Великие умы России. Том 11. Александр Столетов

Александр Григорьевич со своей племянницей Катенькой


Вскоре в квартире Столетова частым гостем становится полковник-кавалерист Евгений Краевский. Его огромная фигура занимает половину помещения, и невысокой Катюше как-то неуютно рядом с ним, поэтому Краевский все время старается занимать меньше места, вжимаясь в стены, и постоянно роняет то вазочки, то лампу, при этом страшно смущаясь. Николай как-то раз шутит, что тот однажды «унесет Катюшу в кармане».

И уже через некоторое время Александр Григорьевич благословляет девушку, и полковник увозит ее в свое смоленское поместье.

Председательство в отделении, работа в Политехе, лекции, исследования – все это отнимает у Столетова любые силы и время, до самой смерти он останется холостяком. Его семьей была и будет студенческая и ученая среда.

Но смотрители Музея имени Столетовых во Владимире рассказывают, что существует легенда, что у Александра Григорьевича была возлюбленная.
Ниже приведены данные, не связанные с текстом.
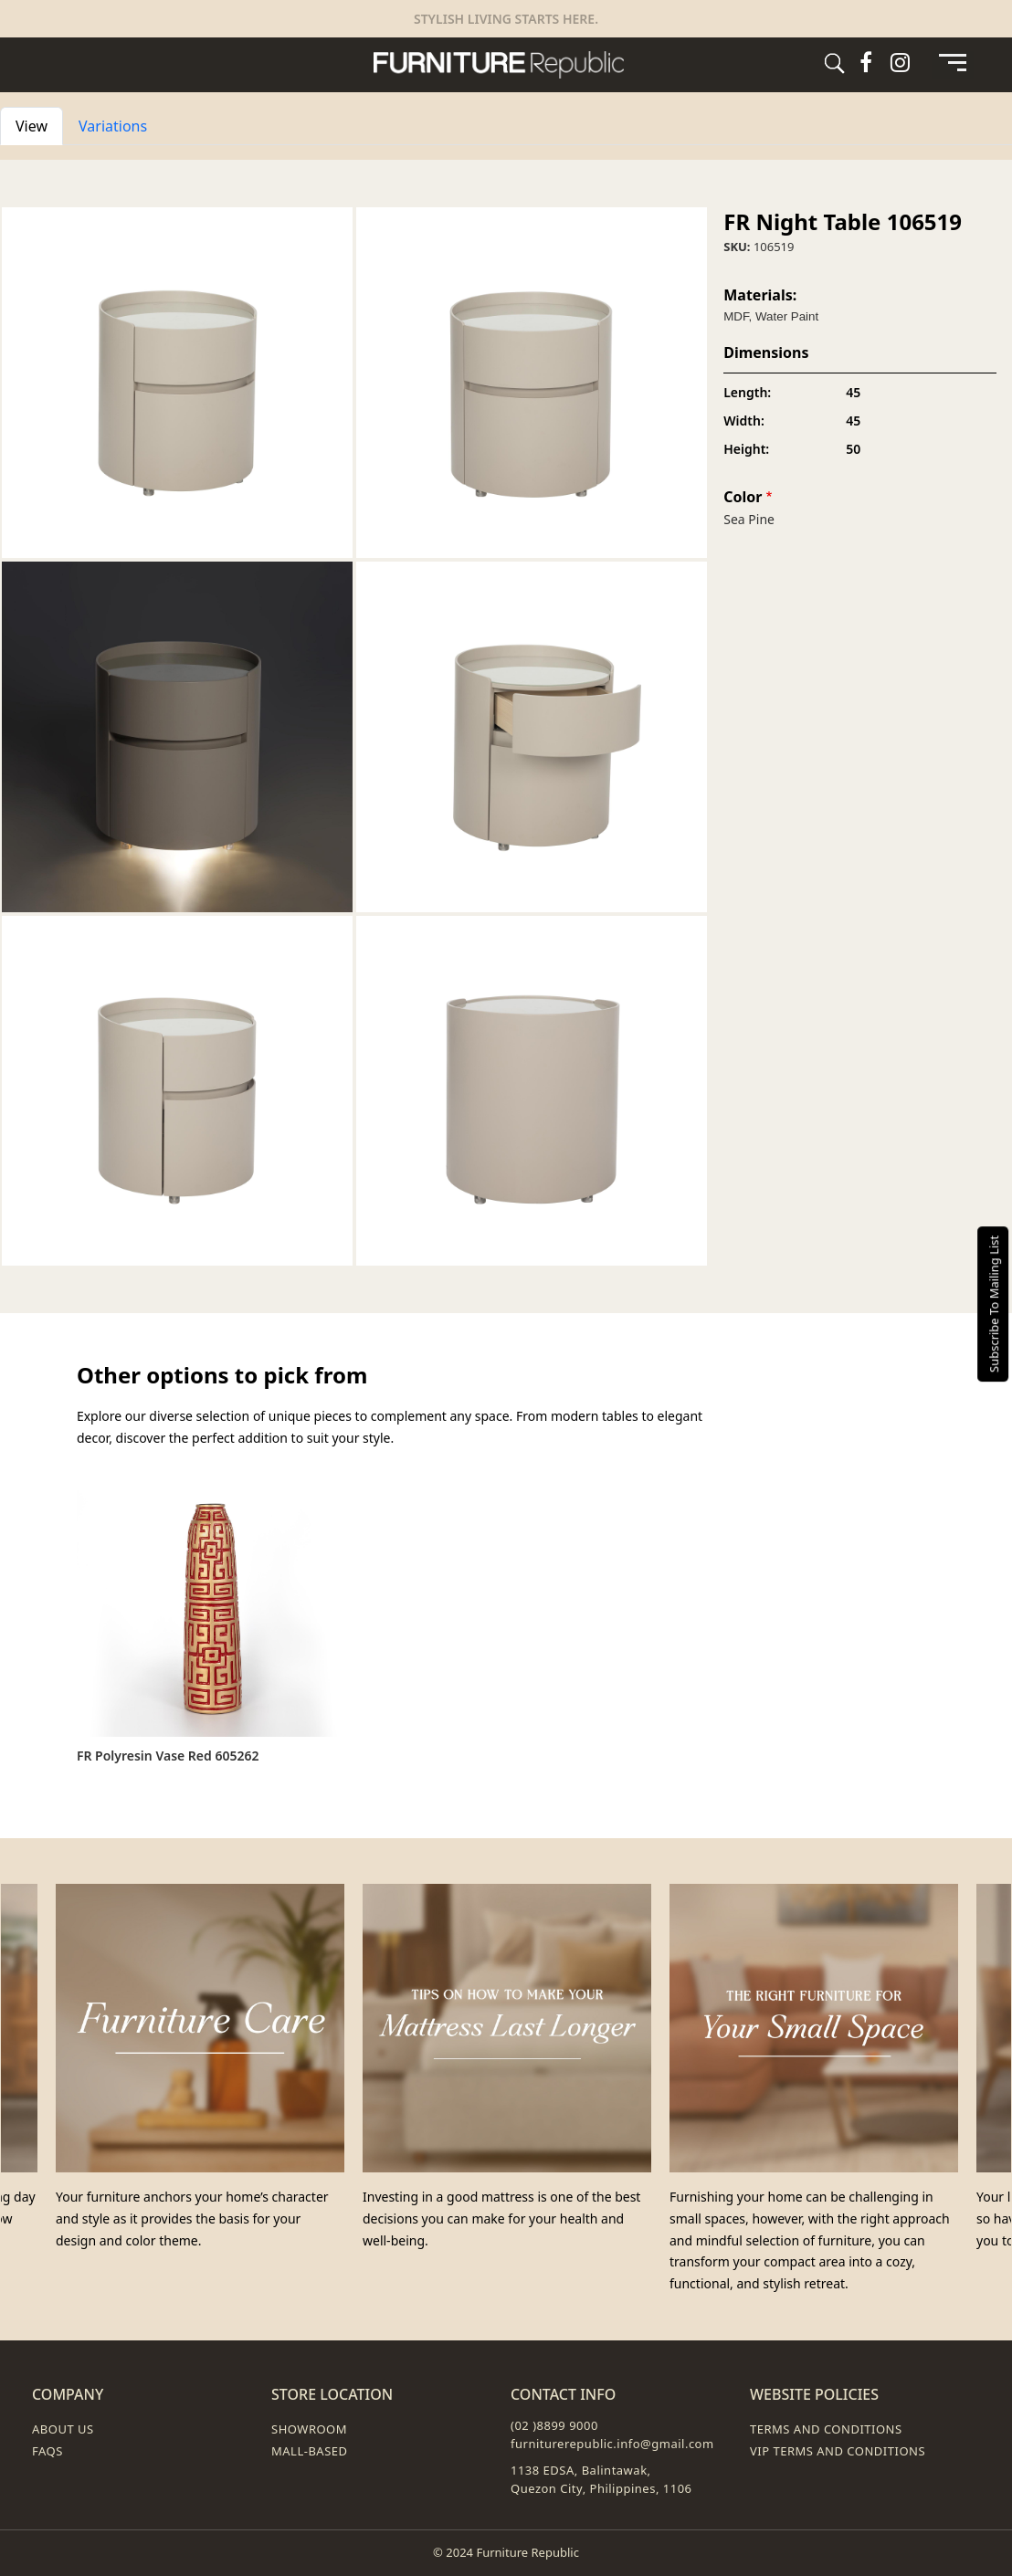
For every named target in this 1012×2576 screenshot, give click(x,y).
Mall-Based (309, 2451)
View (39, 125)
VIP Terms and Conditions (837, 2451)
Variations (113, 126)
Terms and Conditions (826, 2429)
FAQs (47, 2451)
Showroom (309, 2429)
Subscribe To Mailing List (994, 1303)
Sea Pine (749, 519)
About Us (63, 2429)
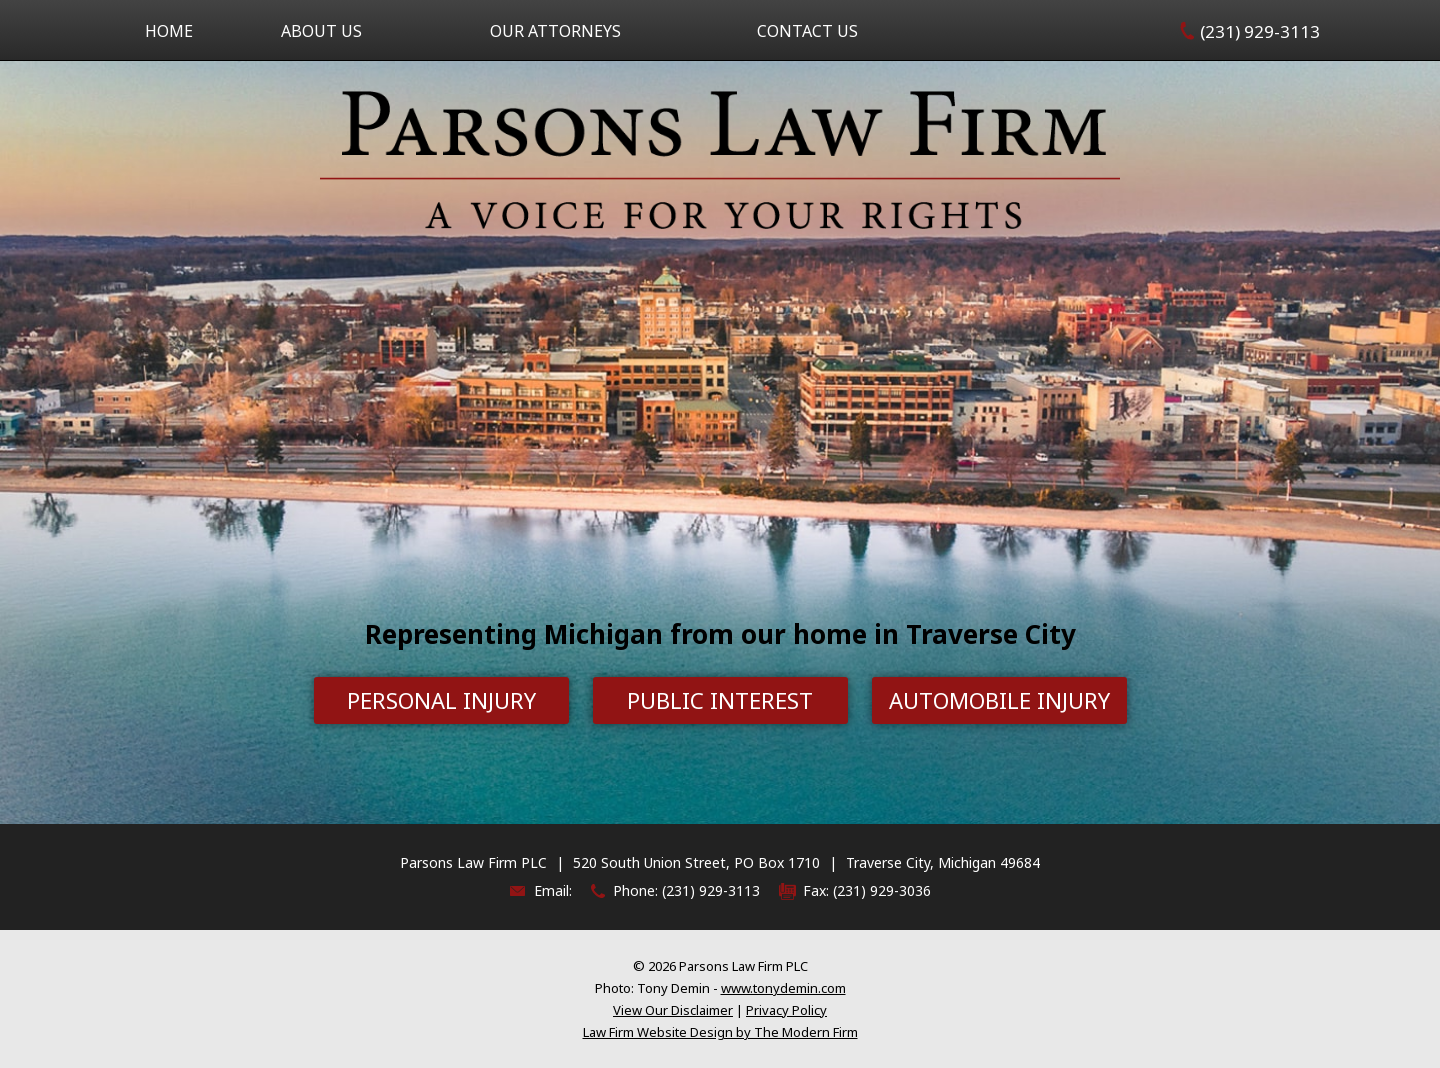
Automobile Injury (999, 700)
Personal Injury (441, 700)
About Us (321, 31)
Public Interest (720, 700)
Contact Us (807, 31)
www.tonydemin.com (783, 988)
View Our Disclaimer (673, 1010)
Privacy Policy (786, 1010)
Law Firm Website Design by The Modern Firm (720, 1032)
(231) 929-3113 (1260, 31)
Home (169, 31)
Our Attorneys (555, 31)
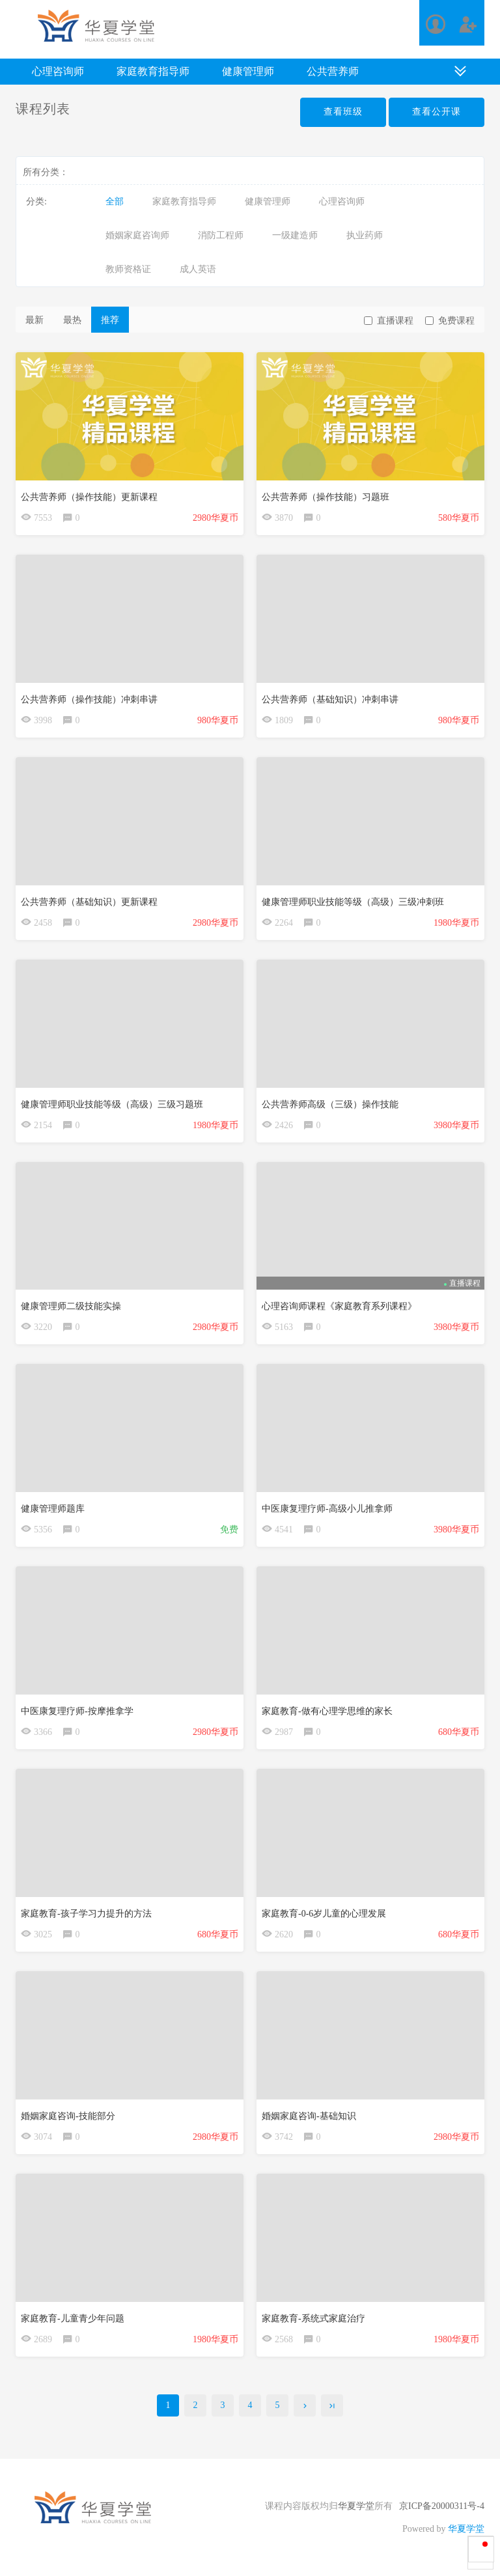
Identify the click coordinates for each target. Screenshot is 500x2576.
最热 (72, 320)
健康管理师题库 (53, 1509)
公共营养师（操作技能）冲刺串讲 (89, 699)
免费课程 (450, 320)
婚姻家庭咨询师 (137, 235)
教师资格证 (128, 269)
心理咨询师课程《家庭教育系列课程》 (339, 1306)
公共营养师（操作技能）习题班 (325, 497)
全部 (114, 201)
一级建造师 (295, 235)
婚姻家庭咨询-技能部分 (68, 2116)
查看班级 (343, 112)
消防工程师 (220, 235)
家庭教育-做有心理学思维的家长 (327, 1711)
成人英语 (198, 269)
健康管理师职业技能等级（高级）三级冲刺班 (353, 902)
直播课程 (388, 320)
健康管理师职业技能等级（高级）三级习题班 (112, 1104)
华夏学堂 (356, 2506)
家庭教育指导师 (153, 71)
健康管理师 (248, 71)
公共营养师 (333, 71)
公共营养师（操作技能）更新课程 (89, 497)
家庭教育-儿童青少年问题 (72, 2318)
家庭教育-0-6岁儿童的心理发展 (324, 1913)
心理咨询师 (58, 71)
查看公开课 (436, 112)
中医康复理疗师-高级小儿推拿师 (327, 1509)
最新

Эти чувства были взаимны, дело даже шло почти к свадьбе… Пока однажды девушка не заболела инфлюэнцей и не скончалась.

То, что Столетов до конца своих дней так и не женился, означало, что он хранил верность той девушке. А ведь действительно, столько вокруг Александра Григорьевича было женщин, столько из них приходили на его публичные лекции, устраивали ему овации, донимали вопросами!..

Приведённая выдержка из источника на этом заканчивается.